PK 217 Vishaka Buana: Stunting Hilang Indonesia Gemilang

CORONGTIMUR.COM, Depok – Persiapan Keberangkatan (PK) LPDP 217 mengadakan Sosial Proyek yang bertempat di Puskesmas Bojongsari bersama 61 kader Posyandu di seluruh kecamatan Bojongsari Depok pada Jumat, 13 Januari 2024.

Sosial Proyek ini merupakan kegiatan kedua setelah kick off dengan rangkaian webinar yang dilaksankan pada Hari Sumpah Pemuda 28 Oktober 2023 dengan tema “Peningkatan Pengetahuan G-Z Mengenai Nutrisi Pra-Nikah”.

Kegiatan kick off ini dihadiri Direktur Gizi dan KIA Kementrian Kesehatan, dr Lovely Daisy, MKM.

Peserta PK 217 menjadi narasumber dalam webinar, dr Nenden NA, SpA menerangkan komitmen dan upaya sebagai langkah penting pencegahan stunting.

Kegiatan Sosial Proyek PK 217 dihadiri oleh tim Persiapan Keberangkatan LPDP dan sekaligus dibuka oleh Ketua Subdevisi Pengayaan Bahasa dan Persiapan Keberangkatan LPDP, Pramwidya Mazmur Novia.

Dalam membuka kegiatan tersebut pihak LPDP menyampaikan ungkapan terima kasih kepada Puskesmas Bojongsari karena telah menerima PK-217 untuk berkontribusi dalam bentuk Sosial Proyek.

“Setiap awardee LPDP harus memberikan kontribusi bagi bangsa Indonesia sehingga sebelum pergi berkuliah baik dalam maupun luar negeri awardee harus terus mengingat bahwa masih banyak persoalan di bangsa ini yang belum selesai salah satunya stunting,” Pramwidya menjelaskan.

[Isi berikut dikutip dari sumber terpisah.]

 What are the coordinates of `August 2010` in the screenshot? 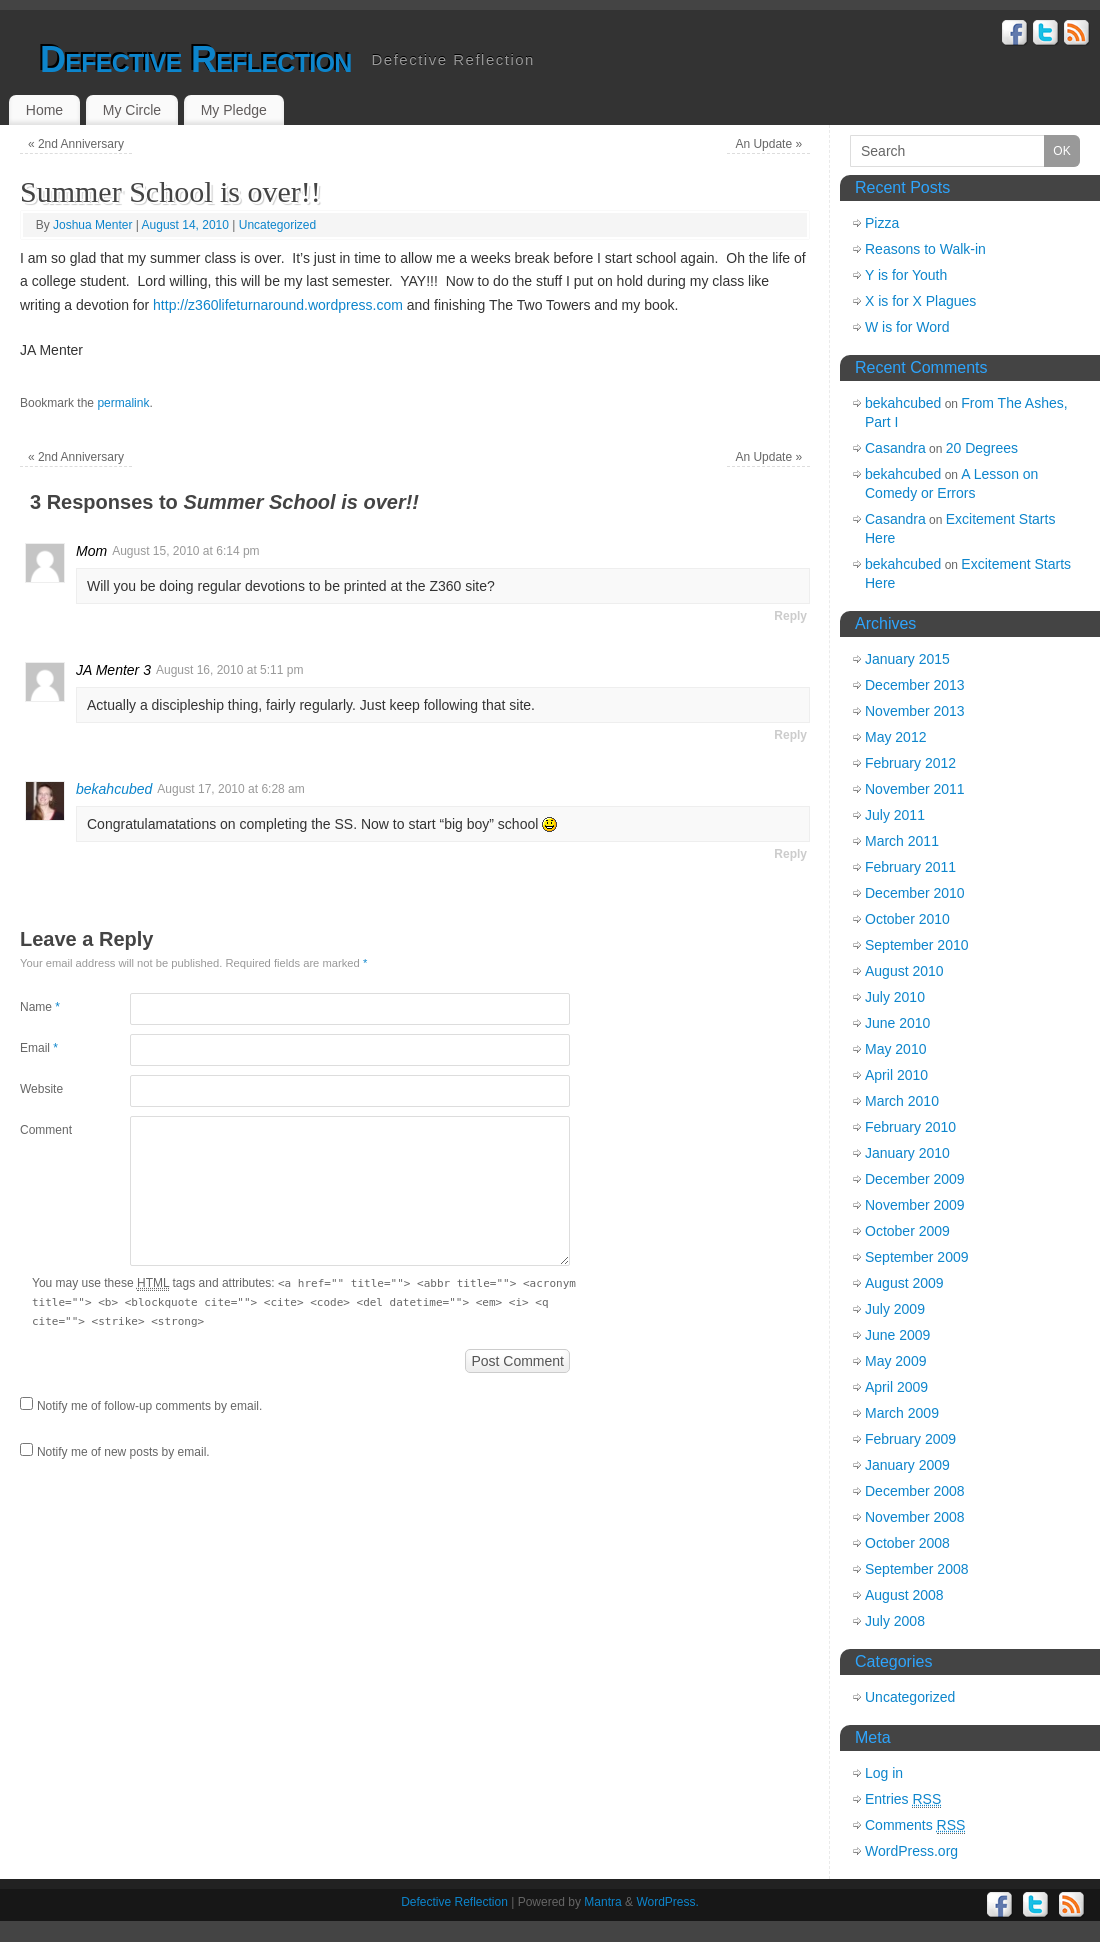 It's located at (904, 971).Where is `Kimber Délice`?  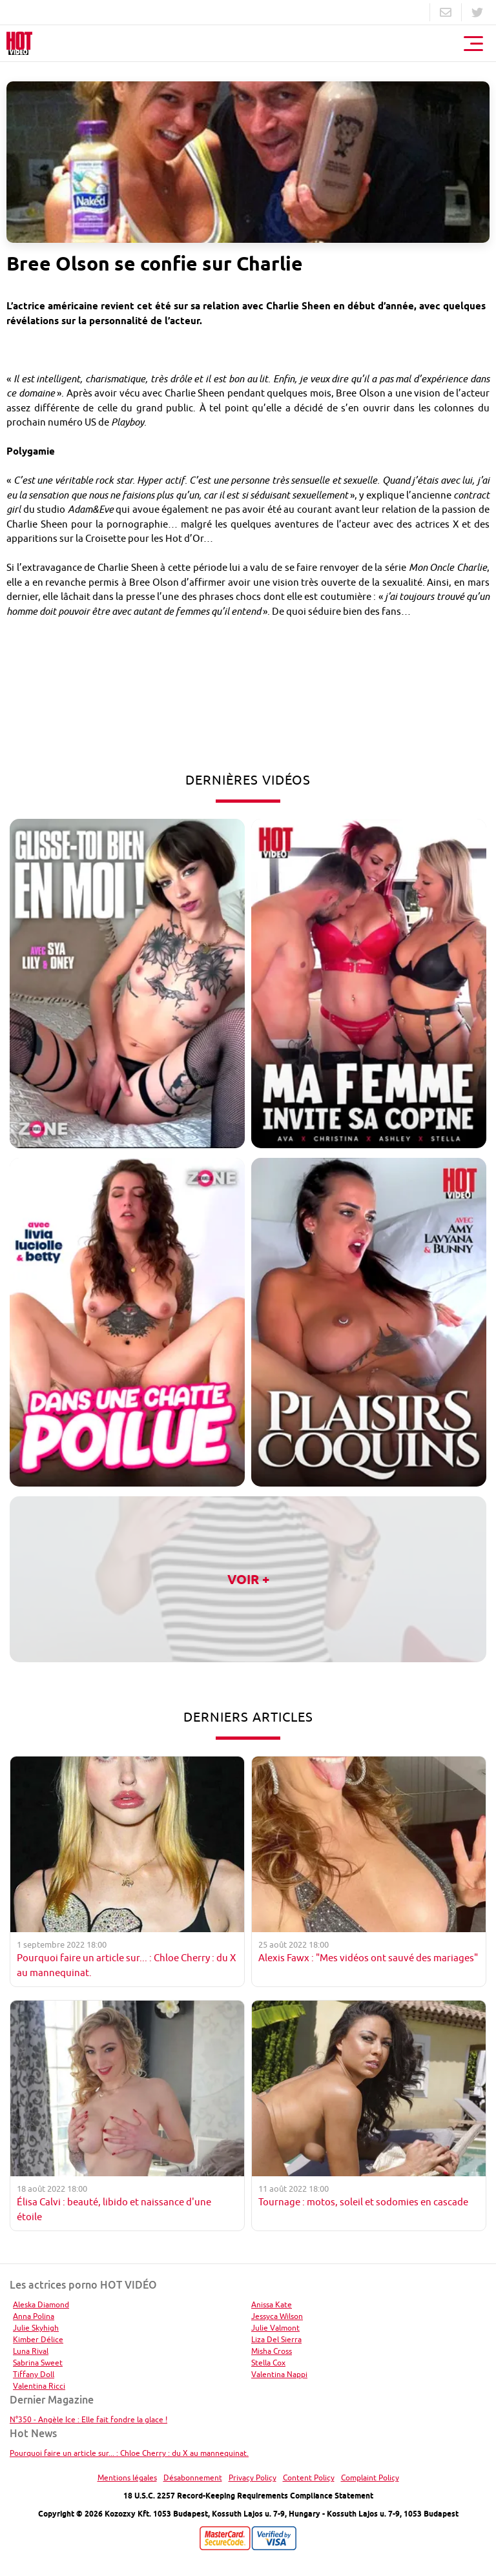 Kimber Délice is located at coordinates (38, 2339).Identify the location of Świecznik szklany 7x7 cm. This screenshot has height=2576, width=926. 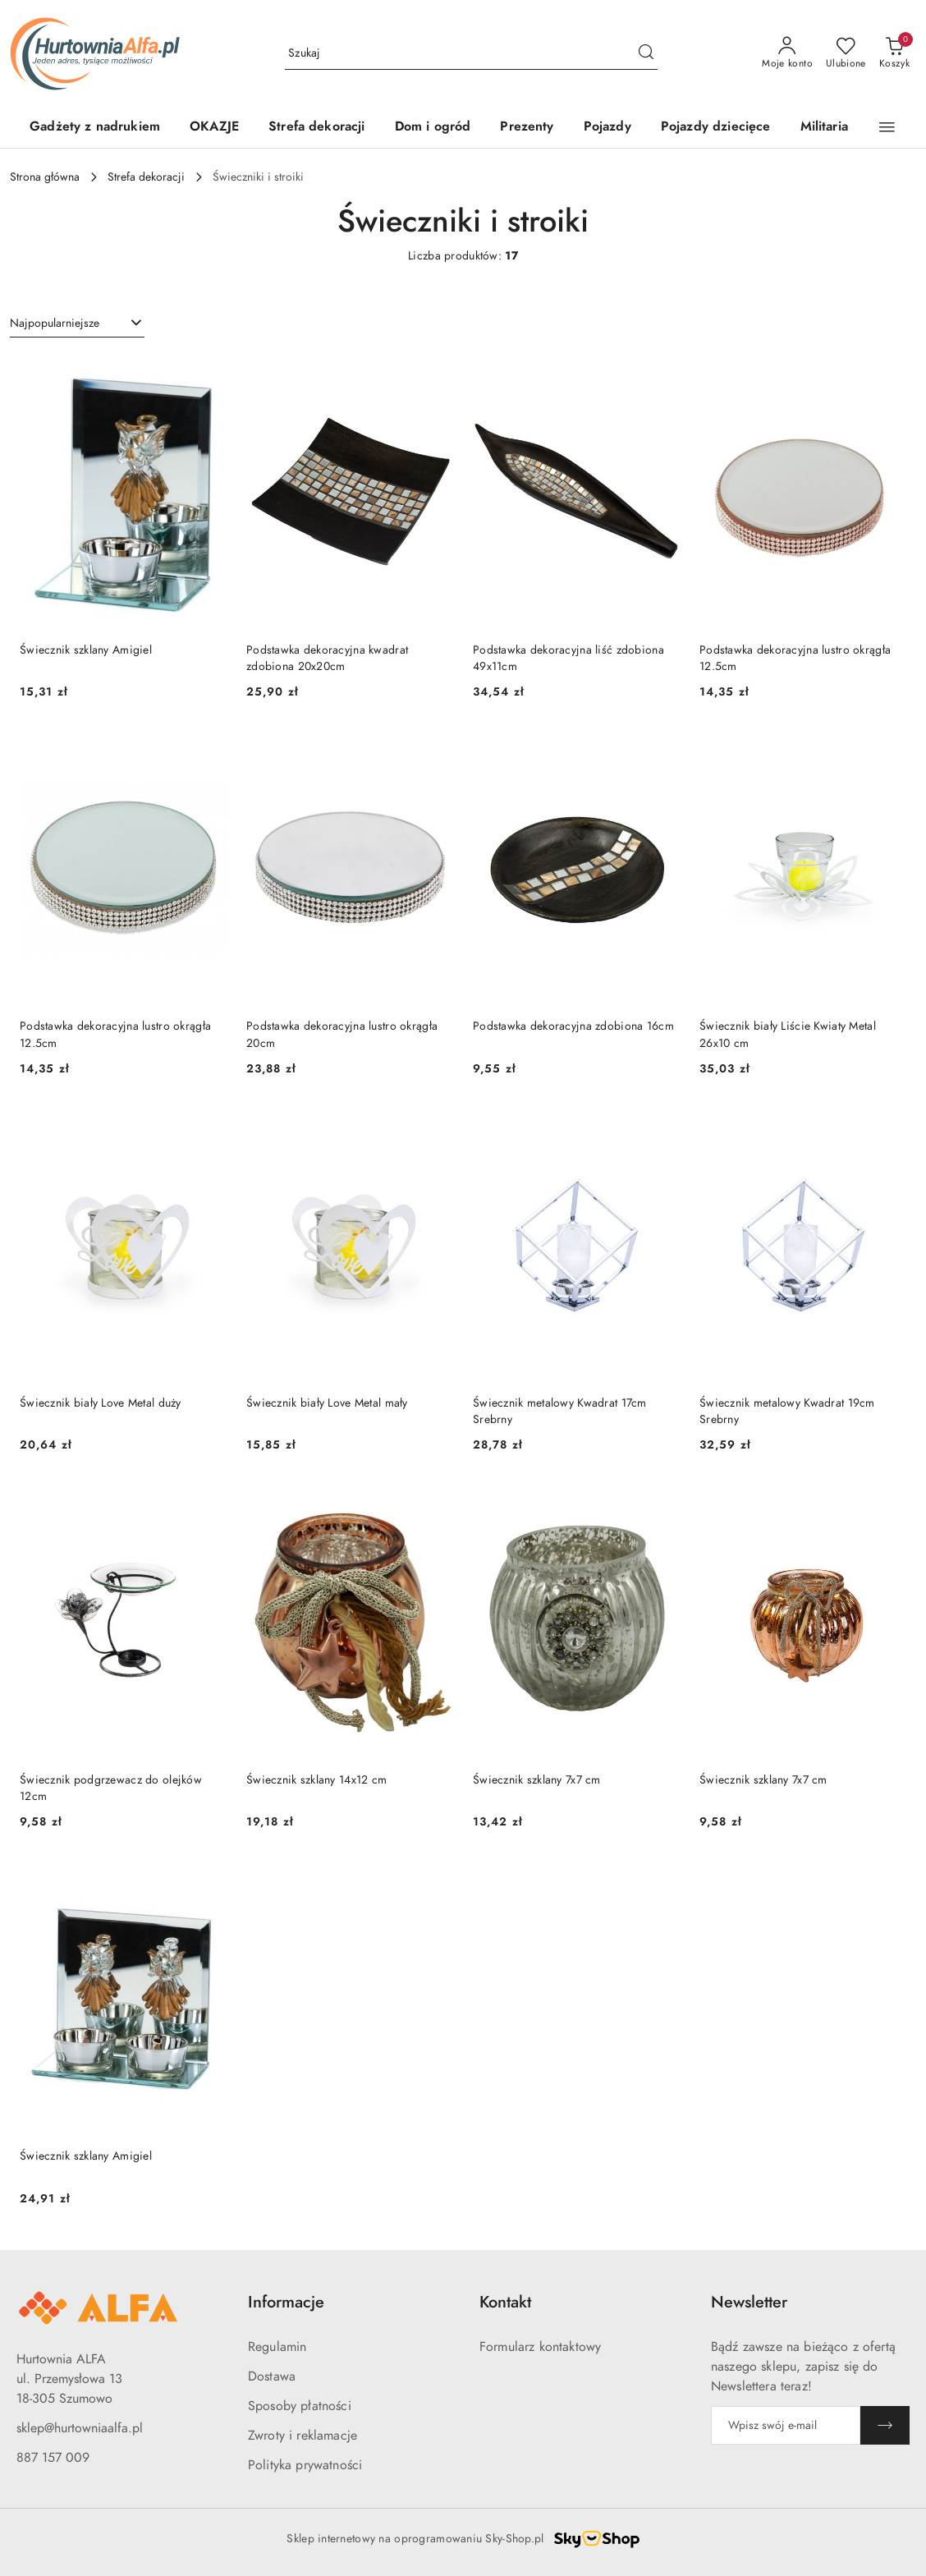
(537, 1780).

Dalam kegiatan tersebut, dihadiri juga oleh Kepala Dinas Kesehatan yang di wakili Kepala Bidang Kesehatan Masyarakat, dr Zakiah, MKM, didampingi oleh Kepala Puskesmas Bojongsari dr Frovira Brilyandini.

Dalam sambutannya beliau mengapresiasi kegiatan sosial proyek PK 217 LPDP ini.

“Kecamatan Bojongsari adalah kecamatan yang tertinggi angka stuntingnya di Kota Depok sehingga berharap dengan berbagai kegiatan yang dilaksanakan disini, dapat menstimulus kader Posyandu untuk punya kemapuan dan ketangkasan yang lebih dalam menyelesaikan stunting dengan menurunkan posisi ke-2 atau lebih diatasnya,” tegas dr Frovira.

Kegiatan ini juga disambut oleh Ketua Angkatan PK-217 Alma’idah Hayuning S.

Alma’idah mengucapkan terimakasih kepada Puskesmas karena telah menerima Sosial Proyek LPDP.

Ia menambahkan nama PK-217 Vishaka Buana, seperti Vishaka yang berarti bintang dan Buana yang berarti dunia.

“Kami berharap dapat menjadi sinar harapan yang memberi kontribusi bagi dunia. Untuk mencapai Indonesia EMAS 2045, peningkatan mutu sumber daya manusia harus ditingkatkan,” ungkapnya.

Menurutnya, sumber daya unggul dapat dihasilkan dari tumbuh kembang anak yang baik.

Untuk mewujudkan hal tersebut, salah satu langkah yang dapat dilakukan adalah dengan menekan angka stunting.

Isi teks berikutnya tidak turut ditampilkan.